AIM OF THE EXERCISE: Extract all lines that hold "Soccer" from the records below.

────────────────────

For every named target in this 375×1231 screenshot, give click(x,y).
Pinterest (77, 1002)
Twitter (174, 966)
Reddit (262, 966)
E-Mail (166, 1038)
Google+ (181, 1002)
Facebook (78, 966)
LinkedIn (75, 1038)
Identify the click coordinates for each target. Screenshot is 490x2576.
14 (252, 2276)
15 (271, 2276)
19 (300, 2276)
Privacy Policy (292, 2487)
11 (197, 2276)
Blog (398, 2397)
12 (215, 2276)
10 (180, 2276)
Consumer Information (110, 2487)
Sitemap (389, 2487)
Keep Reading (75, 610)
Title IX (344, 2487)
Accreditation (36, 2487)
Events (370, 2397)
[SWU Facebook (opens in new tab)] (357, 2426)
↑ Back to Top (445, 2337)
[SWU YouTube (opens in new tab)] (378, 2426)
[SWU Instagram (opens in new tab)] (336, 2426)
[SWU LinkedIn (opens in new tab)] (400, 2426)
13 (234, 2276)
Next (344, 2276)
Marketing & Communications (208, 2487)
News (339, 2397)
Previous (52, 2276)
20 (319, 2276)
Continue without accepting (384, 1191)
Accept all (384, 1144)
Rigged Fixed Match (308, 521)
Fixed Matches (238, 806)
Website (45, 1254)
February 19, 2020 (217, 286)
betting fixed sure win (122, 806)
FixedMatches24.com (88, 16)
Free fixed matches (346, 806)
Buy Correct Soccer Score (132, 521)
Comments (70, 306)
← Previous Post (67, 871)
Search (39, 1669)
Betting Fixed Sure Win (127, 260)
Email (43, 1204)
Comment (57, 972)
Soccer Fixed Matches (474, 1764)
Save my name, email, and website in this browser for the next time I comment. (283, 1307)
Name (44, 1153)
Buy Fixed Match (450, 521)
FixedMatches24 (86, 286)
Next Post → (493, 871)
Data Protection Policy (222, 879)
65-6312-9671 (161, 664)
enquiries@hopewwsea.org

────────────────────

YOUR SOLUTION:
Buy Correct Soccer Score (132, 521)
Soccer Fixed Matches (474, 1764)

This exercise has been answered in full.